In this recipe we'll explore some of the functionality that can be applied to an alignment of protein sequences. We're going to start with a multiple sequence alignment (MSA) of myoglobin sequences from 42 diverse tetrapods, and one human hemoglobin sequence. This multiple sequence alignment was generated by following the steps in the [Progressive Multiple Sequence Alignment recipe](./Progressive%20multiple%20sequence%20alignment.ipynb).

Myoglobin was the first protein sequence to have its stucture determined by x-ray crystallography. For some background on this molecule, see the [myoglobin article in the PDB *Molecule of the Month* series](http://www.rcsb.org/pdb/101/motm.do?momID=1).

First, we'll prepare our environment and load our myoglobin alignment into a [scikit-bio ``Alignment`` object](http://scikit-bio.org/docs/latest/generated/skbio.alignment.Alignment.html).

In [1]:
from skbio import Alignment, ProteinSequence

aln = Alignment.read('data/globin-aln.fasta', constructor=ProteinSequence)
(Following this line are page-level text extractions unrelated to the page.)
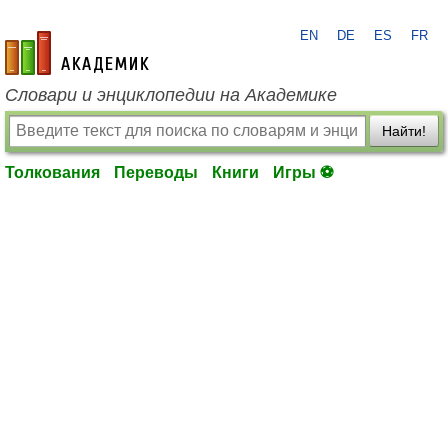
EN
DE
ES
FR
academic.ru
Словари и энциклопедии на Академике
Найти!
Толкования
Переводы
Книги
Игры ⚽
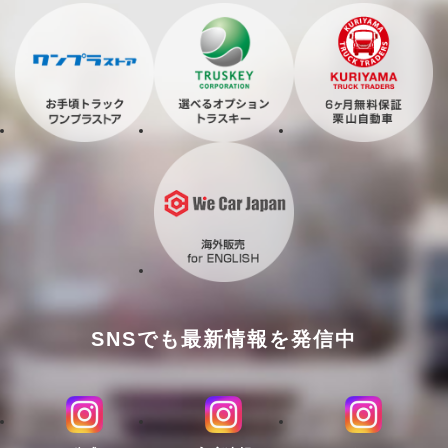
SNSでも最新情報を発信中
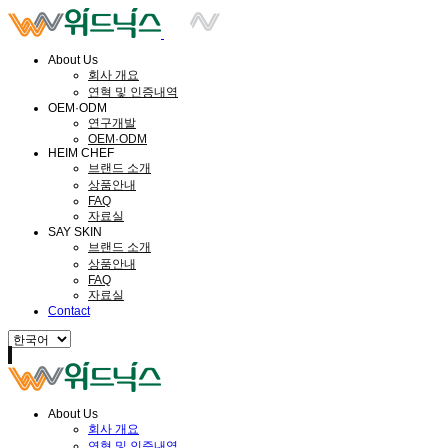
About Us
회사 개요
연혁 및 인증내역
OEM·ODM
연구개발
OEM·ODM
HEIM CHEF
브랜드 소개
상품안내
FAQ
자료실
SAY SKIN
브랜드 소개
상품안내
FAQ
자료실
Contact
About Us
회사 개요
연혁 및 인증내역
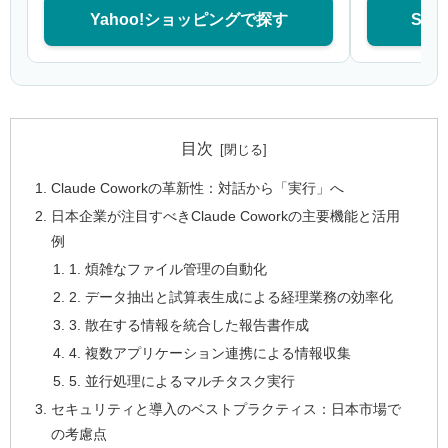
Yahoo!ショッピングで探す
Sa
目次
Claude Coworkの革新性：対話から「実行」へ
日本企業が注目すべきClaude Coworkの主要機能と活用
例
1. 煩雑なファイル管理の自動化
2. データ抽出と試算表生成による経理業務の効率化
3. 散在する情報を統合した報告書作成
4. 複数アプリケーション連携による情報収集
5. 並行処理によるマルチタスク実行
セキュリティと導入のベストプラクティス：日本市場で
の考慮点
## Exploring a sequence alignment

We can next get some information about this alignment. For example, we can easily see that there are 43 sequences in this alignment, and that it's 154 characters long. By definition, there is no variance in sequence length in an alignment, hence the standard deviation of 0.00. For this reason, it's common to think of an alignment as a matrix, where rows represent sequences and columns represent positions in the sequences.

In [2]:
aln

<Alignment: n=43; mean +/- std length=154.00 +/- 0.00>

There are also some mechanisms in place to get more direct access to this information. For example:

In [3]:
aln.sequence_count()

43

In [4]:
aln.sequence_length()

154

In [5]:
sequence_count, sequence_length, sequence_length_std = aln.distribution_stats()
print(sequence_count, sequence_length, sequence_length_std)

(43, 154.0, 0.0)


The sequence identifiers in this alignment contain the genus and species that each sequence is dervied from. We can see what those are by printing the ids.

In [6]:
for e in aln.ids():
    print(e)

hemoglobin-human
Ornithorhynchus.anatinus-platypus
Tachyglossus.aculeatus-short.beaked.echidna
Macropus.rufus-red.kangaroo
Castor.fiber-eurasian.beaver
Ondatra.zibethicus-muskrat
Kogia.breviceps-pygmy.sperm.whale
Physeter.catodon-sperm.whale
Ziphius.cavirostris-beaked.whale
Orcinus.orca-killer.whale
Phocoenoides.dalli.dalli-porpoise
Balaenoptera.physalus-fin-whale
Inia.geoffrensis-amazon.river.dolphin
Canis.lupus.familiaris.dog
Bos.taurus-cattle
Ovis.aries-sheep
Elephas.maximus-asian.elephant
Equus.caballus-horse
Mus.musculus-mouse
Zalophus.californianus-california.sea.lion
Orycteropus.afer-aardvark
Ctenodactylus.gundi-common.gundi
Tupaia.chinensis-treeshrew
Lagostomus.maximus-viscacha
Proechimys.guairae-guaira.spiny.rat
Ochotona.princeps-american.pika
Nannospalax.ehrenbergi-blind.mole.rat
Lutra.lutra-otter
Meles.meles-badger
Didelphis.virginiana-opossum
Callithrix.jacchus-marmoset
Lagothrix.lagotricha-brown.woolly.monkey
Saimiri.sciureus-common.squirrel.monkey
Rousettus.aegyptiacus-eg

We can also explore some more interesting features of this alignment. For example, we can compute the positional entropy, which is the Shannon entropy (usually abbreviated as ``H``) at each position (or column) in the alignment. In this case, we're going to treat gap characters as another *character* in the amino acid alphabet, though the right way to handle gaps in alignments when computing entropy is debatable. 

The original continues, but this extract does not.